» **ABOUT THIS TASK**: Lines below that include "durum" are the answer; copy each one.

» **RECORDED INFORMATION**:
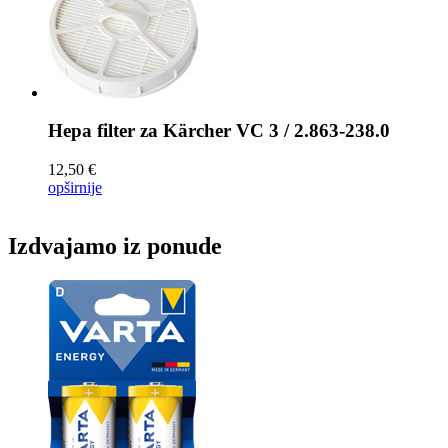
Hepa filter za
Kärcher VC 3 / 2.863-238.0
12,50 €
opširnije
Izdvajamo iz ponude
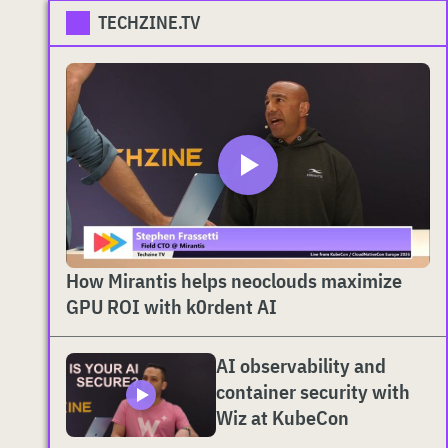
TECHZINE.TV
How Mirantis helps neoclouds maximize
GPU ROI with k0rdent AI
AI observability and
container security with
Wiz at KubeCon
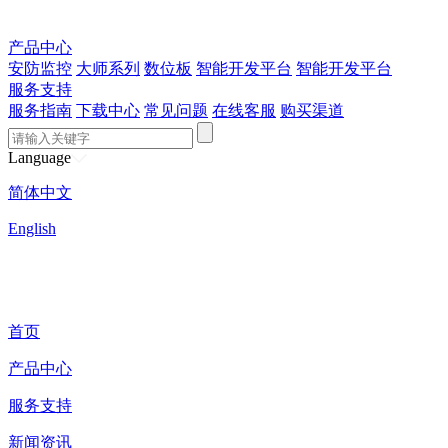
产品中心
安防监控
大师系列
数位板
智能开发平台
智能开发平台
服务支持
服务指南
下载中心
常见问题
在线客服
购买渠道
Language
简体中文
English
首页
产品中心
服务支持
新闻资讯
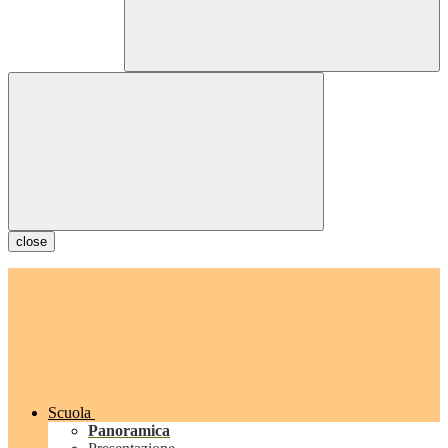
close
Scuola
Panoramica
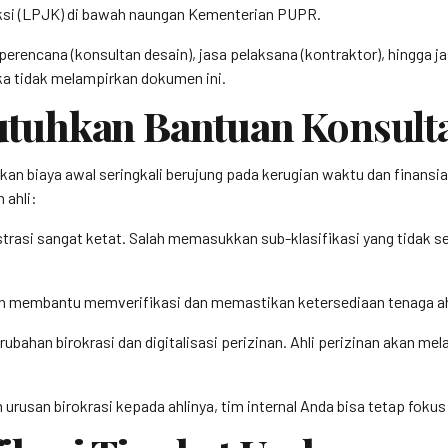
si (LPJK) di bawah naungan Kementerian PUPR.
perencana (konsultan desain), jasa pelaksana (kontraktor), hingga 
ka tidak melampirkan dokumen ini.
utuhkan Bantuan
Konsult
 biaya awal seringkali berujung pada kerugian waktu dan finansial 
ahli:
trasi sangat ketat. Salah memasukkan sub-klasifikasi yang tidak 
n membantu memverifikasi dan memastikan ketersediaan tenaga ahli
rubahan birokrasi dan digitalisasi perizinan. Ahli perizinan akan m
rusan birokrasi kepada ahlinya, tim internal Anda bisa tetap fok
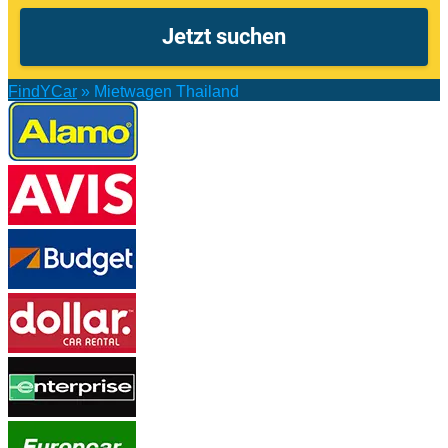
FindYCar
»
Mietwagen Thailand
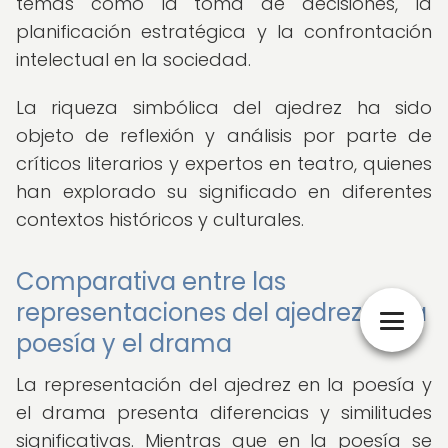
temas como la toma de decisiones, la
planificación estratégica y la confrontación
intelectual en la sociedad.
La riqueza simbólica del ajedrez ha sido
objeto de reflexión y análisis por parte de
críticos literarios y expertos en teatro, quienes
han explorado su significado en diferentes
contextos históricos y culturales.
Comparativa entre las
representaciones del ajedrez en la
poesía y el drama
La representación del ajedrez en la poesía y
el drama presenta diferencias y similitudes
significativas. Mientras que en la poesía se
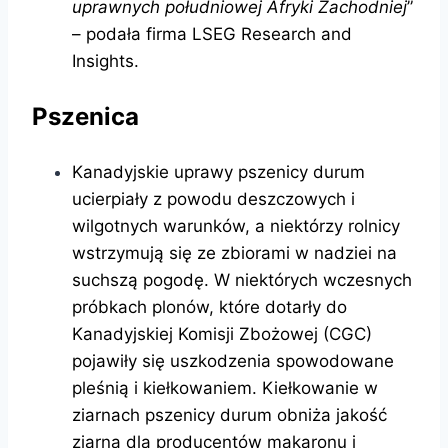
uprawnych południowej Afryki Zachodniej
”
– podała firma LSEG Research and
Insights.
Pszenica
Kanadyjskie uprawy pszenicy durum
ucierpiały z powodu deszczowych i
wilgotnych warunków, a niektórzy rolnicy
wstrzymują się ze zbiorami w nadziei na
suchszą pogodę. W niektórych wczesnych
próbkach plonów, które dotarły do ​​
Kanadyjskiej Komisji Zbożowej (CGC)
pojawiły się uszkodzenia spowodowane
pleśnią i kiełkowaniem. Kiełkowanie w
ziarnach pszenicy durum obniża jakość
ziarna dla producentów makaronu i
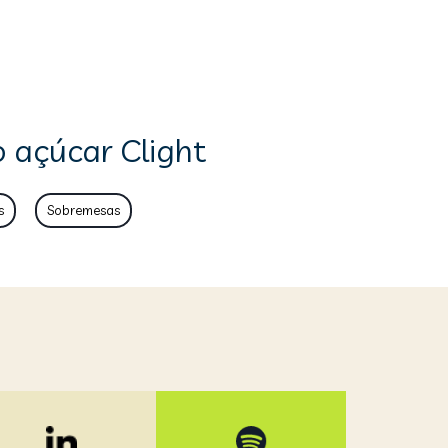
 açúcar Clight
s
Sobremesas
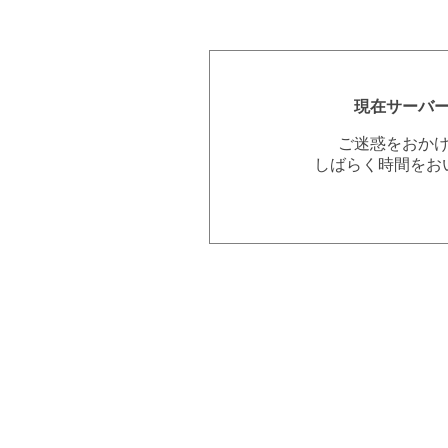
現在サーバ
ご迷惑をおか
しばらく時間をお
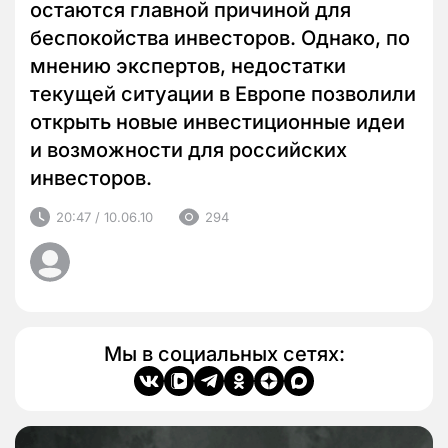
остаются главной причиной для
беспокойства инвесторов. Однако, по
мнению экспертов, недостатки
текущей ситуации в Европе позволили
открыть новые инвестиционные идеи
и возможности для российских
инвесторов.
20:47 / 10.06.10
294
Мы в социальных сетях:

...

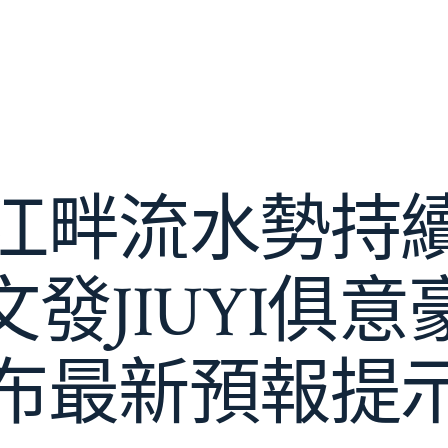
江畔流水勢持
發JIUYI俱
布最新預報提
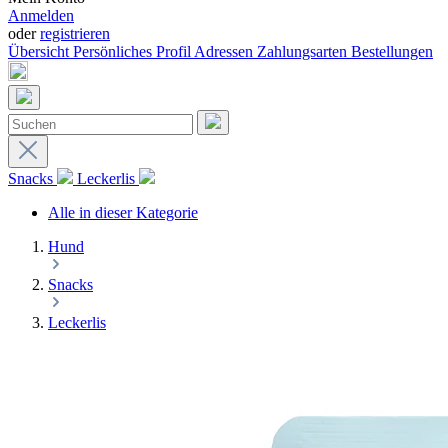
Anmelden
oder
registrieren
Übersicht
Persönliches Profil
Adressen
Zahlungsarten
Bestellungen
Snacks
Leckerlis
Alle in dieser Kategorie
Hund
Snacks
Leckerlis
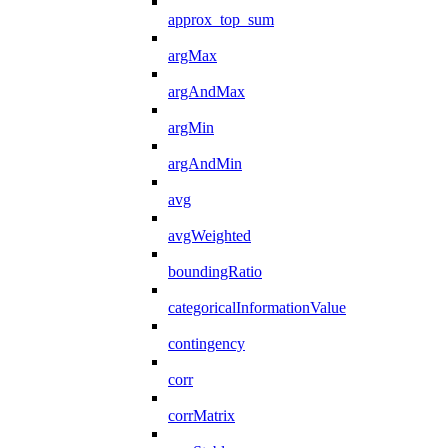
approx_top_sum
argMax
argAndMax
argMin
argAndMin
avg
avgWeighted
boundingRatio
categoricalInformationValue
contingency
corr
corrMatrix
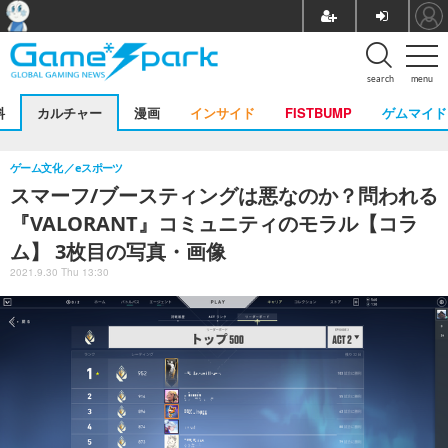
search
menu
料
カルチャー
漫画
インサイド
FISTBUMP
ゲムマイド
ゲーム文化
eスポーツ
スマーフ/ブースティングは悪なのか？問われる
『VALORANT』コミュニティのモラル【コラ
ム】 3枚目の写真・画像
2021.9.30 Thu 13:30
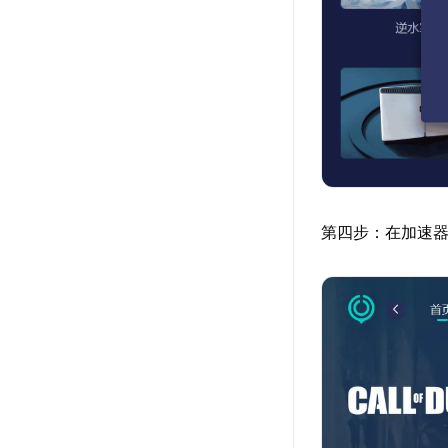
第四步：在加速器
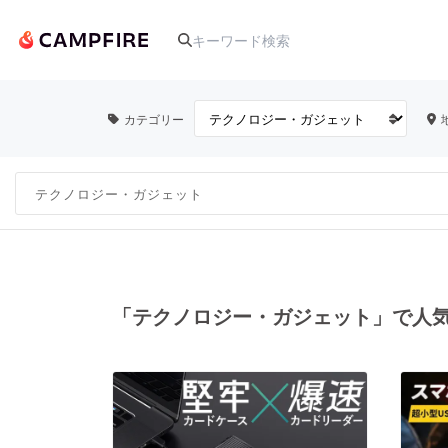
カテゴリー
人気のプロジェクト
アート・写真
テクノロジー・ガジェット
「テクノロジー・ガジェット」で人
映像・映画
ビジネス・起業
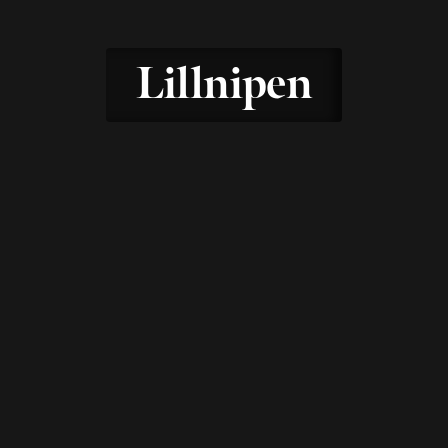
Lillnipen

» **RESPONSE TO THIS TASK**:
Kanadyjskie uprawy pszenicy durum
ziarnach pszenicy durum obniża jakość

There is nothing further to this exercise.